▶ _Activity_
Each line of the data below that contains "graphic" must be copied.
*** Given records ***
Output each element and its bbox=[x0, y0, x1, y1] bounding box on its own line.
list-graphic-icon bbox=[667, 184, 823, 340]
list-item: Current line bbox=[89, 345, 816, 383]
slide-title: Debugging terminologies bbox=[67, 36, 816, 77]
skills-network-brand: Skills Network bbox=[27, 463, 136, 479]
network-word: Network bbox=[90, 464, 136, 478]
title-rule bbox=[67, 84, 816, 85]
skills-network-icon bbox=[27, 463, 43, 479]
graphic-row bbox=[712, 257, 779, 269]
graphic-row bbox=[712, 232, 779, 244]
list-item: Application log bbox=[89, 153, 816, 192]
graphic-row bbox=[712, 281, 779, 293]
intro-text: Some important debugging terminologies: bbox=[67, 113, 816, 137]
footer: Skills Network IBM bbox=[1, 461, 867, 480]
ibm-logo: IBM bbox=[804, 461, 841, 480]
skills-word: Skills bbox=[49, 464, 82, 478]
*** End of Given records ***
▶ _Response to this task_
list-graphic-icon bbox=[667, 184, 823, 340]
graphic-row bbox=[712, 257, 779, 269]
graphic-row bbox=[712, 232, 779, 244]
graphic-row bbox=[712, 281, 779, 293]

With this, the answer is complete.